Personal lines are available in varying amounts and from different lenders, so comparing rates is essential before choosing one. Lenders typically issue personal lines on a revolving basis, allowing you to borrow as much money as you need for as long as seven days in most cases. You make regular payments on time until your account is paid off, at which point the lender will close out your loan and return any remaining funds back to your bank account or credit card account.
Secured personal loans
Secured personal loans are one of the most popular types of personal loans. They are available to borrowers who want to secure a specific asset to make the loan payments, such as a car or home. This type of loan is also known as a collateralized personal loan, which means that your loan’s security comes from something other than yourself. The value of the collateral can vary but typically ranges between 20% and 80% of the loan amount, depending on your situation and financial circumstances. The collateral you choose will determine how much money you can borrow and when to pay it back.

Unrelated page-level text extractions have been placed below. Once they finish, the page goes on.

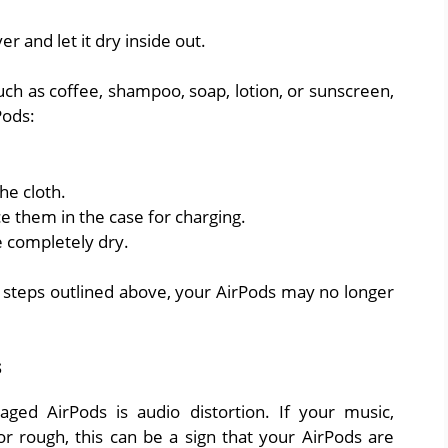
r and let it dry inside out.
, such as coffee, shampoo, soap, lotion, or sunscreen,
Pods:
he cloth.
e them in the case for charging.
 completely dry.
g steps outlined above, your AirPods may no longer
s
ged AirPods is audio distortion. If your music,
r rough, this can be a sign that your AirPods are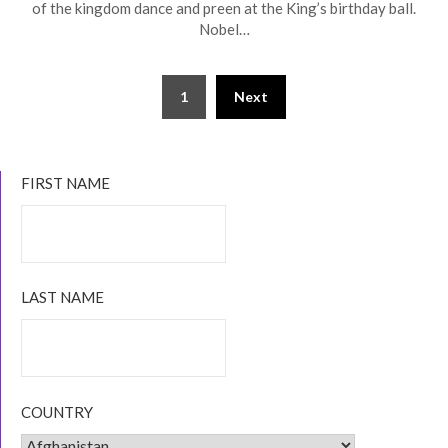
of the kingdom dance and preen at the King’s birthday ball.
Nobel…
Posts
1
Next
navigation
FIRST NAME
LAST NAME
COUNTRY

The main advantage of secured personal loans is that they offer more flexibility than other options, such as standard unsecured loans. You don’t need to provide any additional collateral because you already have something valuable that can be used as security for your loan payment.
Fixed-rate loans offer a higher interest rate than variable rates but lower than the prime rate, which is the rate at which banks borrow money from each other. They are generally for two to five years, although longer-term fixed-rate options are available.
Because fixed-rate loans offer less flexibility in managing your monthly payments, they’re generally only suitable for borrowers with an established credit history who can afford to make larger monthly payments.
Adjustable-rate mortgages (ARMs)
Adjustable-rates mortgages (ARMs) are another type of personal loan that can be used to consolidate debt or pay off credit cards. There are two types of ARMs: fixed-rate and variable-rate. A variable-rate ARM has an adjustable interest rate that can change each month, while a fixed-rate ARM has an interest rate that remains unchanged throughout the duration of the loan. Both types have limited maximums for monthly payments, but they differ in their length of time before those limits kick in and become due.
Revolving credit is a type of credit that allows you to borrow funds against your available balance. It’s also known as a revolving line of credit, which means it can be used to make multiple purchases over time. The main difference between this type of loan and other types is that it’s not secured by collateral. Instead, the lender assumes the risk if you don’t repay the loan on time.
Variable-rate loans are the most common form of personal loans. It may be appealing to borrowers because they offer lower interest rates than fixed-rate loans and are often more flexible, depending on the borrower’s needs at a point in time.
With a variable-rate loan, the interest rate on your loan is tied to the prime rate, which can change daily. This means that if there is an increase in prime rates, you will be charged a higher interest rate and vice versa.
Personal loans offer more flexibility than other types of loans because there are no set rules about when or how much you can borrow. They are good for short-term cash needs and can remain used for any purpose, such as buying groceries or paying for a vacation. Personal loan generally have lower interest rates than other types of credit cards and home equity lines of credit (HELOCs).